BOUNTY and EigenLayer Volatility Contrast

   Predicted Return Density   
       Returns  

Pair Trading with BOUNTY and EigenLayer

The main advantage of trading using opposite BOUNTY and EigenLayer positions is that it hedges away some unsystematic risk. Because of two separate transactions, even if BOUNTY position performs unexpectedly, EigenLayer can make up some of the losses. Pair trading also minimizes risk from directional movements in the market.
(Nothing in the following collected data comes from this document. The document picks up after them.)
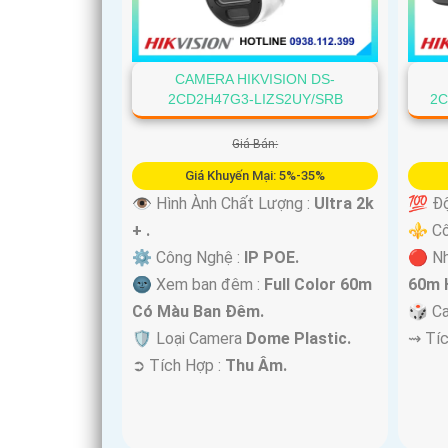
'
CAMERA HIKVISION DS-
2CD2H47G3-LIZS2UY/SRB
2C
Giá Bán:
Giá Khuyến Mại: 5%-35%
👁 Hình Ành Chất Lượng :
Ultra 2k
💯 Độ
+ .
⚜️ C
⚙ Công Nghệ :
IP POE.
🔴 Nh
🌚 Xem ban đêm :
Full Color 60m
60m 
Có Màu Ban Ðêm.
🎲 C
🛡 Loại Camera
Dome Plastic.
️⇝ Tí
️➲ Tích Hợp :
Thu Âm.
For example, if an entire industry or sector drops because of unexpected headlines, the short position in EigenLayer will offset losses from the drop in EigenLayer's long position.
The idea behind BOUNTY and EigenLayer pairs trading is to make the combined position market-neutral, meaning the overall market's direction will not affect its win or loss (or potential downside or upside). This can be achieved by designing a pairs trade with two highly correlated stocks or equities that operate in a similar space or sector, making it possible to obtain profits through simple and relatively low-risk investment.
Check out your portfolio center.
Note that this page's information should be used as a complementary analysis to find the right mix of equity instruments to add to your existing portfolios or create a brand new portfolio. You can also try the Earnings Calls module to check upcoming earnings announcements updated hourly across public exchanges.